Hearing his friends and family tell him it was a bad idea toughened his resolve and made him soldier on. Milan Mehra was not at a comfortable age to to let the entrepreneurial streak get the better of him.

“What could have been an easy option, say, for a 25-year-old, to start off on his own journey and then tackle the knocks that life deals, was unthinkable for me. I have been a wholesale banker for more than 22 years, with global banks. However, my understanding of the economic situation, the fact that farmer-loan waiver is a politically motivated move, the massive agricultural debt relief packages, and the open manoeuvring at mandis were not something that I could let slide,” said Milan, who decided to dive in into bringing structured finance and solutions to the distressed agriculture sector.

Tackling farmers’ issues

Thus was born Agri India Farm to Market, a company looking to tackle farmer issues. “Lack of market linkage, when farmers are compelled to sell to unscrupulous middlemen; bringing about a transparent market price for produce, even in the mandi; ensuring finance since bank portfolios are stressed; and, looking at how to stem the fact that landless cultivators do not get bank finance from Kisan Credit Cards, are some of the problems,” said Milan, who decided on the start-up with two experienced bankers.

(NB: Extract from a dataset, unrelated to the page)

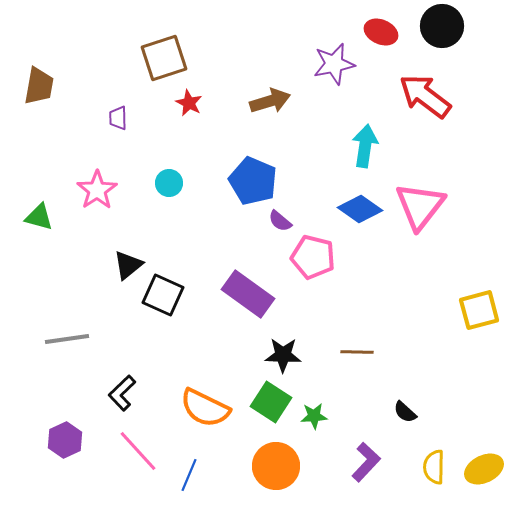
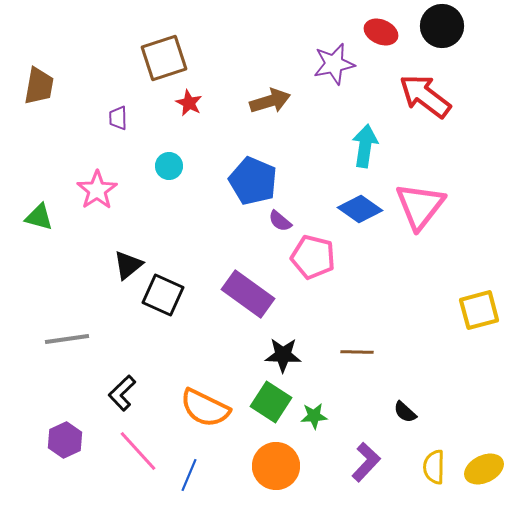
cyan circle: moved 17 px up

“I was in Standard Chartered for 12 years. In the last three years of my stint, I was handling the agri and commodities business, which gave me first-hand experience of what could be done for the lot of farmers. It gave me insights into how the farm sector works. I realised how, without having to invest too much, the government could actually help poor farmers. That was the main intention why I quit my corporate job,” he said.

Milan had worked four years each with HSBC and American Express. The corporate banking background instilled the tenacity and the determination in him to get ahead in the project. “While at Standard Chartered, we were doing a project for the International Finance Corporation at Washington. We had disbursed loans to around 6,000 farmers. To understand that the farmers actually avail themselves of the finance, we interviewed many of them. It was then that I realised farmers are an exploited lot. Middlemen tend to regularly cheat them,” said Milan.

Citing an example, he points out, “Mustard is priced on the basis of moisture. If moisture content is high, the price is low. At a mandi, a middleman takes some mustard and places it in his mouth and then spits it out. He says it won’t sell, the moisture content is 17 per cent. Since the market doesn’t take more than 12 per cent, the farmer is forced to sell his high quality crop at a lower rate. It is unimaginable to think in today’s day and age, how the mouth of a middleman can turn into a measuring machine. Farmers have no clue and can’t identify he is being cheated.”

Auction platform

Along with two friends, Milan is in the midst of setting up an auction platform that will connect farmers and institutional buyers. “The unique thing is farmers will list only produce which will be graded as per industry specification. For instance, if Pepsi has a fundamental requirement of potatoes that are 50 mm and above for their Lay’s chips, we can now provide a ready listing of pincodes that have potatoes that are 50 mm and above, saving time and money for both corporates and farmers. Similarly, moisture content in mustard, as well as in maize, primarily used for cattle feed, is now done through a hand-held meter on site. This has brought on transparency, and is completely auditable,” he said.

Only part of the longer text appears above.